The Colorado River watershed serves as a primary water source for millions of people living in seven western states, including the state of California.
In 1922, negotiations began on a multi-state compact to allocate the waters of the Colorado River between seven Upper and Lower Basin states. It was eventually agreed that each basin would receive 7.5 million acre-feet of water per year. A while later, the Lower Basin states (California, Nevada and Arizona) further allocated their 7.5 million acre-feet allocation as follows:
California – 4.4 million acre-feet
Arizona – 2.8 million acre-feet
Nevada – 300,000 acre-feet
In 1931, the California Seven-Party Agreement divided California’s 4.4 million acre-feet allotment, plus any excess, among the seven major water users in the state. In 2003, the Quantification Settlement Agreement further quantified provisions of the California Seven-Party Agreement and allowed for agriculture to urban water transfers.
The Palo Verde Irrigation District, Yuma Project-Reservoir Division, Imperial Irrigation District and Coachella Valley Water District are collectively entitled to 3.85 million acre-feet per year. The remaining 550,000 acre-feet is reserved for MWD, who can also call on another 662,000 acre-feet when adequate water is available. The City of Long Beach purchases 40 percent of its water from MWD.
In 2010, the legality of the QSA was challenged in court. If the QSA is ultimately deemed unconstitutional, the reliability of the Colorado River as a future water supply for California will be dramatically reduced.
Water from the Colorado River reaches southern California through the Colorado River Aqueduct (CRA), a 242-mile long water conveyance system capable of transporting 1.3 million acre-feet of water per year.

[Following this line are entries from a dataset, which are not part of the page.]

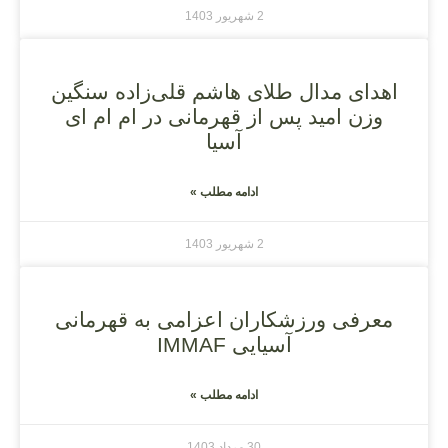
2 شهریور 1403
اهدای مدال طلای هاشم قلی‌زاده سنگین
وزن امید پس از قهرمانی در ام ام ای
آسیا
ادامه مطلب »
2 شهریور 1403
معرفی ورزشکاران اعزامی به قهرمانی
آسیایی IMMAF
ادامه مطلب »
30 مرداد 1403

The CRA was built from 1933 to 1941 by the Metropolitan Water District of Southern California (MWD) in order to supply water to the 13 southern California cities that were founding member agencies of MWD. The time, manpower and engineering required to complete the massive aqueduct was considerable.
The construction of the Hoover Dam was completed in 1937. In doing so, it created Lake Mead, which holds millions of acre-feet of Colorado River water. For over a decade, the Colorado River watershed has experienced severe drought, which has caused the water elevation in Lake Mead to drop by over 130 feet in that same period of time.
On November 4, 2010, the elevation in Lake Mead reached 1,082.07 feet, the lowest level ever since the completion of the Hoover Dam. When the Lake drops below 1,075 feet, it will trigger the first ever Colorado River allocation shortage, reducing water to the states of Nevada and Arizona. Additional drops would eventually impact California’s water supply allocation.
It is absolutely essential that users of Colorado River water understand how precarious of a situation now exists on the river. This source can no longer be considered 100 percent reliable, which should persuade people to permanently change their water use habits so that wasteful and inefficient water uses are no longer tolerated.